Norah, Jasmine was so right, and I am so glad to have a friend to help keep me sane like that. Because you are awesome. You are so awesome. Sometimes when I watch you play, I am just amazed at how much you have changed and grown, and how stinking smart you are. Like today, you figured out how to open the door on your little toy barn and put the lid back on your Cheerio container. You learn more every single day and it is incredible to watch.
You have picked up the idea of "No!" very well. There are some things you know you aren't supposed to play with, like a lamp cord, but you try to anyway. You will slowly crawl over to the cord, and slowly reach out to touch it, looking back at me every few seconds. Then when you get close I say "Norah" with that ominous tone, and you pull your hand back. We go through this several times before you decide to move on with your life. But not all lessons are so easy to learn. Just yesterday you got into a battle of wills with your grandma over whether you could play with the lamp. She won. You cried. It was hard not to laugh at you, standing there at the table wearing nothing but a diaper. I could see how much you wanted to touch the lamp, but you know what "No" means and every time you tried you heard that word. Your little fists balled up and you cried, but you didn't touch the lamp. Good girl.

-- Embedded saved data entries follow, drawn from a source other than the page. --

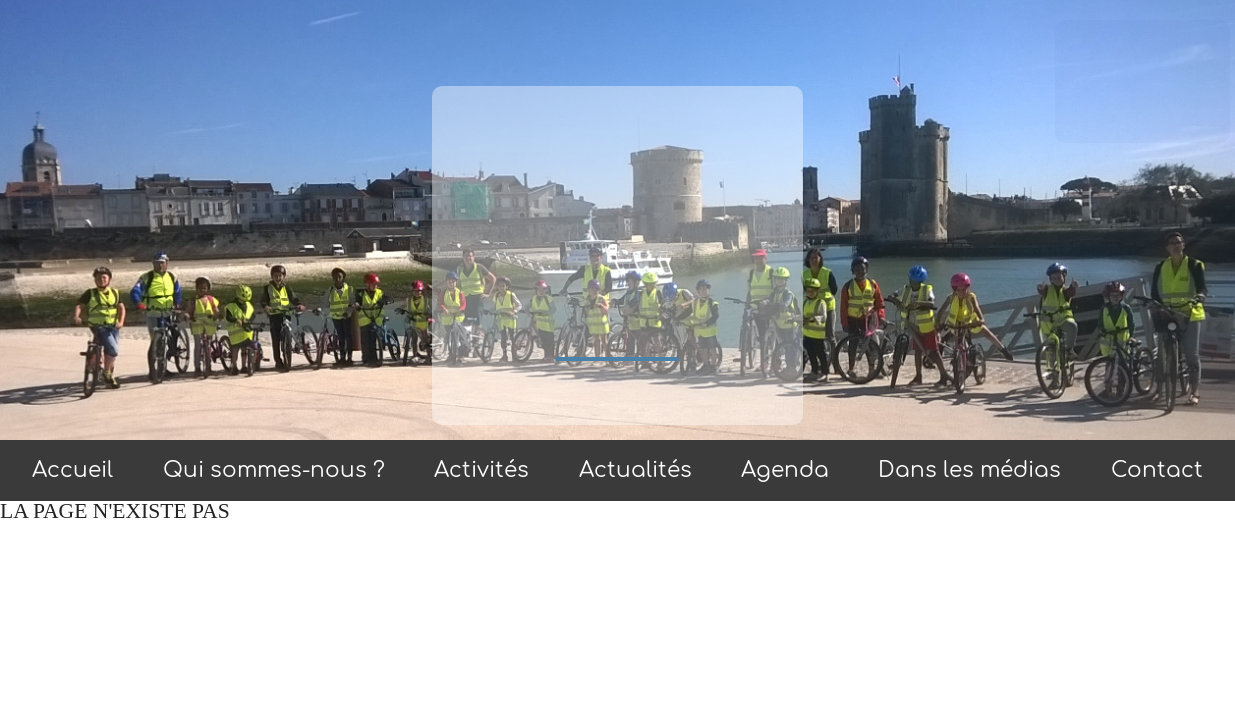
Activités (481, 470)
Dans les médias (969, 470)
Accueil (72, 470)
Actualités (635, 470)
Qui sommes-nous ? (274, 470)
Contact (1157, 470)
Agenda (785, 470)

In the mornings you come and play in my bed while I lay there and wish we could sleep a little longer. I would say that out of all the mornings in your life, we have done this little ritual on 97% of them. When you wake up I make you a bottle and bring you to bed where you eat it. Then I try to trick myself into thinking you will go back to sleep, but you never do. So we lay in bed and play for a good 15-30 minutes, and Norah, it is my favorite time of day. You're so silly and hilarious and full of life. I love to listen to you jabber and yell and watch out for flying fists or feet. On mornings when you get especially silly your dad and I call you "Lunatic Baby" because that is exactly what you act like. You flop from one person to another, yelling and talking and laughing and punching who ever is unlucky enough to get their eyeballs in the way of your antics.
You have become and extraordinarily messy eater in the past month, Norah. You enjoy feeding yourself, but sometimes (ok alot of times) you miss your mouth and drop food on the floor or in your lap or down your shirt. Cleaning up after a meal always takes a long time. You also like to put food in your mouth and then take it out again. I don't know why you do this but most of the time it's not a big deal. Except when you eat yogurt. When you spit the yogurt back out so you can feel it with your fingers, it all spills down your chin and onto your belly and your legs and feet. And then you get a bath.
I know that parents always have big dreams for their children, dreams of sports stars and scholars and musicians. I am not immune to this impulse, and after what I witnessed today, I have solidified my future plans for you. I think you are going to be on Broadway. You have a clear ear for music. I am not making this up Norah, even though people may think I am-you can recognize songs after hearing them just once. You recognize them, and know when you hear them again. Amazing! You love to dance, mostly like a tiny little Elvis. And today we were listening to music from The Phantom of the Opera, My Fair Lady, and other musicals-you were transfixed. You sat in my lap, and stared at the computer screen, very still. I watched you, you have the music in your soul Little One!
Sweet baby, you are such a joy in my life. I am so impressed with the little baby that you are, and I am so excited to watch as you continue to grow and learn. You make my heart fill up with love and pride and awe. I love you, Turkey.